Precomputation is commonly used in information retrieval and analysis. With precomputation, we compute the results once and then store them in a table or other data structure, either on a disk or in memory. In this table, each input (or combination of inputs) maps to an output value. In order to answer a question, we just need to find the output value corresponding to the input value(s).
Early Forms of Precomputation
The form you are likely familiar with, and probably the most common form of precomputation, is the multiplication table (Figure 1). In this table, to find the result of 7*8, all you need to do is find row 7 (or 8) and then move across to column 8 (or 7) – and there is your answer: 56! Most of us memorized the multiplication table in grade school, so we don’t even realize that we are actually using this table when we perform these operations now.
Another, more advanced, example of precomputation is the logarithms table (Figure 2). If you don’t remember how to use it, I’m sure you’re not alone. Fun fact: The first tables of logarithms were published independently by Scottish mathematician John Napier in 1614 and Swiss mathematician Justus Byrgius in 1620. Napier actually started his work in 1594 and it took him 20 years to complete the tables
From Database to Big Data to The Cloud
Precomputation has been used in databases for many years. To save time on joining tables and calculating columns, we can run these queries upfront and save the results into materialized views. Future queries will be directed to these materialized views to retrieve their results.
In 1993, Edgar F. Codd, the father of the relational database, coined the term OLAP for On-Line Analytical Processing in a white paper published by Arbor Software. In OLAP, transactional data is extracted from operational systems and loaded into data warehouses where data is organized for fast reporting performance. However, the query performance is still not satisfactory for interactive analysis.
For this purpose, OLAP systems calculate common queries from data warehouses and store those results in a data structure called a cube. When an OLAP product receives a query, it simply looks up the data already stored in the cube and fetches the result. This method significantly reduces query times. Over time, “OLAP” and “Cube” became synonyms, although, later “OLAP” was expanded into MOLAP, ROLAP, and HOLAP architectures.

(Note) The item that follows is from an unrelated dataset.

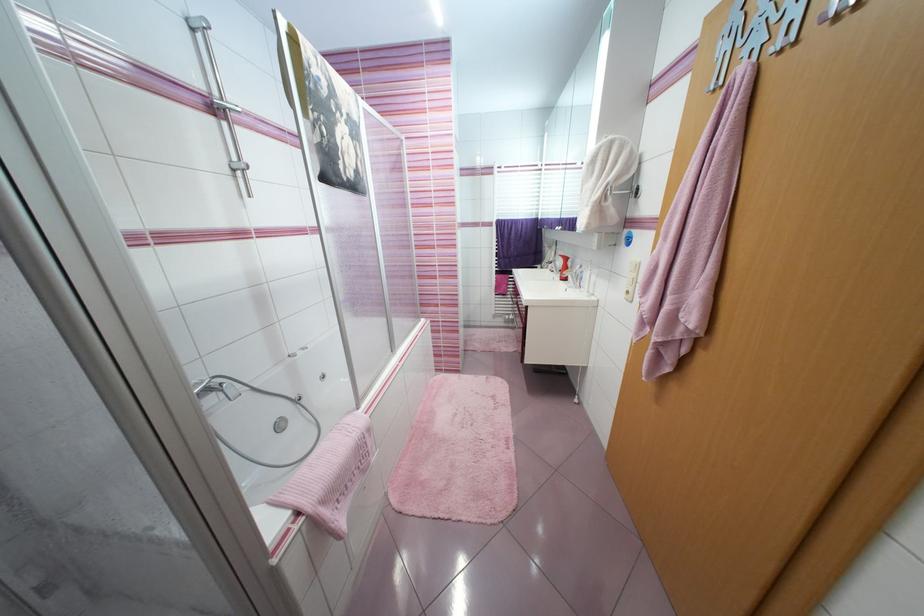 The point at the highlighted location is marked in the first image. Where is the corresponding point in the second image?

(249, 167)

As illustrated in the cube diagram here, if you need to analyze sales volume based on three attributes – e.g. Products, Cities, and Time – you can create a three-dimensional cube. This cube is basically a three-dimensional spreadsheet.

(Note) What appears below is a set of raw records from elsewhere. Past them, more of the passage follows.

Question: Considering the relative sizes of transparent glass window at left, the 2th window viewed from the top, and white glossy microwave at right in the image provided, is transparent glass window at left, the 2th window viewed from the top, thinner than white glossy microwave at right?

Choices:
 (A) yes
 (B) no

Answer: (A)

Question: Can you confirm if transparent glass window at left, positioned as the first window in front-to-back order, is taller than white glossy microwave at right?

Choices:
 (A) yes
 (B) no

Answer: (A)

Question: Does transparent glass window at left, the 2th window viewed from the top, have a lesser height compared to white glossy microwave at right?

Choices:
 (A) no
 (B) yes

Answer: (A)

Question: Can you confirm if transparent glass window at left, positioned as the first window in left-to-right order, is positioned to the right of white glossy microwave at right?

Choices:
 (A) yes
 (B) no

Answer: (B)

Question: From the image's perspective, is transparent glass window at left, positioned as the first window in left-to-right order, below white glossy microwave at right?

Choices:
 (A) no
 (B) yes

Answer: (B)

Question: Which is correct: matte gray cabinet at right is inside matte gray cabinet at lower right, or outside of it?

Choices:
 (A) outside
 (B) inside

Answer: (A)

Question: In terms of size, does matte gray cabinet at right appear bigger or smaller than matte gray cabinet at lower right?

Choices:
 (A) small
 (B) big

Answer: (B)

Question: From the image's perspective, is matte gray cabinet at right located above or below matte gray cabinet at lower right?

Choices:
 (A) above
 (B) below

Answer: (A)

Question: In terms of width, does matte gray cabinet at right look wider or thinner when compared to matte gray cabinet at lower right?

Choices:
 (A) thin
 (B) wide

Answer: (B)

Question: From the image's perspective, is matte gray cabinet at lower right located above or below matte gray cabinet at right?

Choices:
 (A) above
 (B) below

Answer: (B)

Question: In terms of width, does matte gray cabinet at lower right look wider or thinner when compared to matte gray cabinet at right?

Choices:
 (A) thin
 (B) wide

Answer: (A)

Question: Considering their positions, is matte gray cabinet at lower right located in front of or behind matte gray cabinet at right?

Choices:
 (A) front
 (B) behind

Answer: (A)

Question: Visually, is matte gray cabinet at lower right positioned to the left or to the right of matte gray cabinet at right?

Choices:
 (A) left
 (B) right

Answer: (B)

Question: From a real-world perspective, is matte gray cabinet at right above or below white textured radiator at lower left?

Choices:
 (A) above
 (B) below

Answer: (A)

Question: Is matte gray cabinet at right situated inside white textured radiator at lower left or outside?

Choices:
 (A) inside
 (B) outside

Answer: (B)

Keep in mind that although the data structure is called a cube, in reality most applications have more than three dimensions, but obviously there is no easy way to illustrate that in a diagram. OLAP cubes became quite popular in late 90s’ with products like Microsoft SSAS, Cognos, MicroStrategy, etc.
In the big data and cloud era, we have seen various technologies try to address query performance issues for large volumes of data. From query engines to cloud data warehouses to data virtualization products, these technologies use different forms of MPP (Massive Parallel Processing) architecture. Although they have improved dramatically over the years, their performances still degrade when running complex aggregate queries against a large amount of data.
Caching, as a special type of precomputation, is commonly used by these products to improve performance. Query engines cache result sets in memory so the exact same query can reuse the same result set. Cloud Data Warehouses bring tables into the compute layer to avoid future network traffic between the compute and storage layers.
These techniques can speed up a very limited subset of queries and don’t really solve the fundamental problem – they don’t truly support citizen analysts conducting ad-hoc analysis on large amounts of data, at the speed of thought.
Kyligence – A New Generation of Precomputation Technology
Kyligence fundamentally changes how modern analytics is done with its breakthrough precomputation technology. When the creators of the Apache Kylin project founded the company back in 2016, they had a vision to create a platform that could enable citizen analysts to do their jobs without worrying about the size of their data and the number of concurrent users. Today, its products are being used by some of the world largest banks, insurance companies, retailers, manufacturers, and so on.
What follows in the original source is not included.